Keterlibatan proaktif dengan otoritas regulator menunjukkan komitmen kepatuhan dan dapat memangkas risiko penegakan hukum. Bursa mendapat keuntungan dengan menjaga komunikasi terbuka dengan otoritas terkait, menyampaikan tantangan implementasi, dan meminta panduan pada area regulasi yang ambigu. Pendekatan ini membangun kredibilitas dan bisa menghasilkan perlakuan regulator yang lebih baik pada saat peninjauan. Selain itu, sistem pemantauan berkelanjutan memungkinkan bursa mendeteksi dan memperbaiki pelanggaran kepatuhan secara cepat, menunjukkan responsivitas di mata regulator dan mengurangi risiko denda besar saat investigasi.
Pada 2026, bursa kripto wajib memenuhi persyaratan Anti-Money Laundering (AML) dan Know Your Customer (KYC), memperoleh lisensi penyedia layanan aset digital, serta menerapkan perlindungan konsumen setara dengan pasar keuangan tradisional.
Bursa kripto menghadapi risiko kepatuhan KYC dan AML besar, termasuk denda regulator, pencabutan lisensi, dan konsekuensi hukum atas pelanggaran. Ketidakpatuhan terhadap peraturan global mengancam operasional dan reputasi. Kerangka kepatuhan yang kokoh mutlak diperlukan untuk operasi yang aman.
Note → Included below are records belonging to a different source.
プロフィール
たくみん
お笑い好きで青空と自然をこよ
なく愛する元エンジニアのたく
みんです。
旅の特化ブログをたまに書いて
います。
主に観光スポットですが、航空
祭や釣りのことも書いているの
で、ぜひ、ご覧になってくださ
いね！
Kerangka regulasi sangat bervariasi secara global. Amerika Serikat memiliki variasi tingkat negara bagian tanpa legislasi federal tunggal. Uni Eropa menerapkan standar MiCA. Thailand mewajibkan lisensi dan modal minimum. Inggris menerapkan registrasi FCA dan kepatuhan AML. Setiap yurisdiksi menyeimbangkan inovasi dan manajemen risiko secara berbeda.
Bursa akan memperkuat kepatuhan dengan mendaftar sebagai Money Services Businesses, menerapkan protokol KYC/AML yang kokoh, menjaga sistem pemantauan transaksi, serta proaktif berkomunikasi dengan regulator untuk memenuhi persyaratan regulasi yang diprediksi di 2026.
Pelanggaran dapat mengakibatkan denda besar hingga miliaran dolar, sanksi pidana, dan kewajiban perombakan kepatuhan menyeluruh. Bursa juga berisiko menghadapi penyitaan aset, denda pidana berat, dan pengawasan kepatuhan independen selama bertahun-tahun.
Bursa harus mengadopsi sistem KYC/AML yang kokoh, menerapkan pemantauan transaksi real-time, memperkuat enkripsi data, menjaga jejak audit komprehensif, dan mengintegrasikan alat analitik blockchain untuk memastikan kepatuhan regulasi serta mendeteksi aktivitas mencurigakan.